THE recent announcement by the Science, Technology and Environment Minister that all environmental impact assessments (EIAs) for development of highlands and islands are to be approved solely by the Federal Government is most welcome and long awaited.
Sadly, the sensitive ecosystems of Cameron Highlands, Pulau Tioman and Pulau Redang have already borne the consequence of poor evaluation of EIAs at the hands of the states.
Nevertheless, centralised approval for EIAs is the first step towards a more concerted national conservation agenda.
The Federal Government should now revisit the approval of land and related development matters currently residing with state governments and their municipal councils for such areas.
Pulau Redang is a case in point where even as a federally gazetted marine park, the Federal Government is not involved in the approval of the development plans.
Enforcement against land violations can only be carried out by the various state units.

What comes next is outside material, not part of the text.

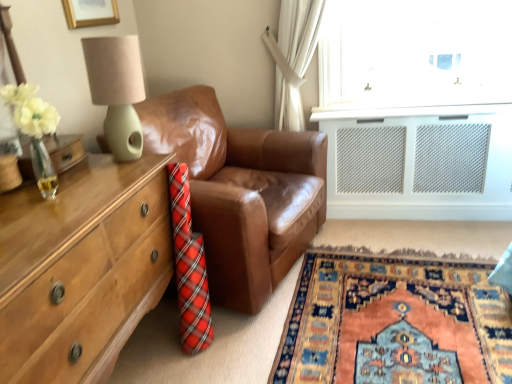 Where is `vacant point to the left of matte green lamp at upper left`? The image size is (512, 384). vacant point to the left of matte green lamp at upper left is located at coordinates (84, 168).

Also, turf issues often arise between the state departments, which clutter the effectiveness and swiftness of action.
If the objective of a marine park is to conserve the marine assets and acknowledging that what happens on land affects the water, shouldn’t the matters pertaining to development of the islands fall under the jurisdiction of the Federal Marine Parks as well?

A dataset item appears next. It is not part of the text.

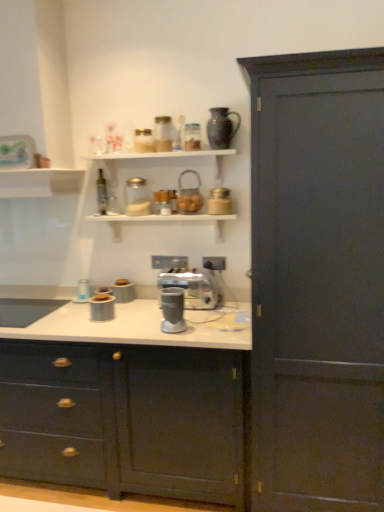 Measure the distance between matte dark wood cabinet at right, the 2th cabinetry positioned from the left, and camera.

The distance of matte dark wood cabinet at right, the 2th cabinetry positioned from the left, from camera is 1.61 meters.

Where is `clear glass jar at upper center, the 4th appliance positioned from the bottom`? The width and height of the screenshot is (384, 512). clear glass jar at upper center, the 4th appliance positioned from the bottom is located at coordinates (137, 197).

If the states are unable or do not have the resources or expertise to manage the conservation agenda of the nation, they should rightfully leave it to the Federal Government.
Enforcement should also be centralised under one unit within the Federal Government. Often, what falls under the Department of Environment, Marine Parks or other departments is not clear.
Conservation of our natural resources cannot always take a back seat. While money can be made in other ways, we have only one chance with nature.
I hope the Federal Government would continue with its push for the centralisation of environmental management as well as making conservation a key agenda for the nation.